The conference highlighted the diverse ways that Coase-inspired research continues to shape policy today. In developing countries, which face some of the most pressing economic challenges of our time, transaction costs are huge and institutions are often weak. To make progress — to come up with the right advice and make sure development interventions are effective — requires carefully studying the size and nature of these costs, and not just guessing, argued Philip Keefer of the World Bank. In particular, transaction costs between citizens and government can make collective action difficult in developing countries, creating barriers to good governance and stymieing attempts at reform.
Papers presented at the conference showed both the breadth of Coase-inspired research and its practical applications, covering everything from the effect of conflict minerals regulation on artisanal miners in the Democratic Republic of Congo to economic insights from the market for men’s razors.

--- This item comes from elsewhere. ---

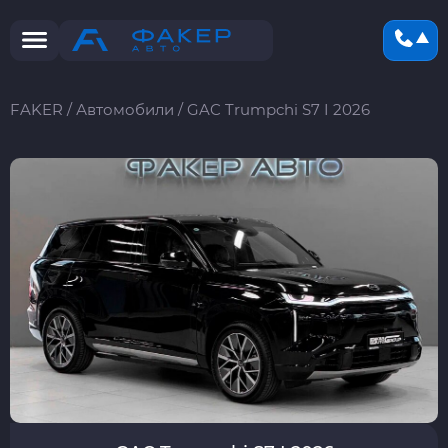
FAKER
/
Автомобили
/
GAC Trumpchi S7 I 2026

Many of these insights focused on the economic reform process — attempts to improve the institutions that shape economies. Sebastian Galiani of the University of Maryland described the dynamics of structural reforms in countries like Argentina and Greece. He showed that when external organizations push for more sweeping reforms, they may be more likely to be reversed without credible commitment mechanisms. Dalibor Rohac showed this theory in action in Egypt, where imposed attempts to reform the country’s hugely expensive, distorting, and regressive subsidies have repeatedly been rolled back by pressure from entrenched local interests.
Several Coase Institute scholars explained how they used Coasean approaches to help understand China’s complex and changing economy. Why do local governments in China spend so much on welfare benefits, when they are not required to? Meina Cai argued that these payments act as a form of deferred compensation for rural residents whose land was taken to fuel economic development. Why has China pulled so far ahead of India in terms of per capita income? Colin Xu suggests that it is because of Indian labor regulations that keep Indian firms small, limiting economies of scale. This is no minor issue: the average Chinese worker now earns almost two and a half times more than the average Indian, even though India was richer than China in the 1960s.
With its practical focus, Coasean research does not just help to understand economic and political problems, but suggests how to improve the policies aimed at addressing them. This is what makes New Institutional Economics such an influential part of CIPE’s work — its focus on understanding how things work and why before suggesting solutions.
One running theme of the conference was that outside interventions, whether through aid or conditional lending, are rarely enough to sustain true long-term economic reform in any country. This is why CIPE has always argued that democracy and free markets are interconnected: a market economy cannot function well without democratic institutions, and democracy cannot flourish in the absence of free markets.
At the concluding panel on experience from the field, Mary Shirley, head of the Ronald Coase Institute, suggested that the foundations for reform are built by local scholars looking at real-world institutional questions in their own countries — which is why her organization supports research fellows from developing and transition countries. CIPE, for its part, will continue working to help reformers put their ideas into practice.
Jon Custer is a Digital Communications Specialist at CIPE.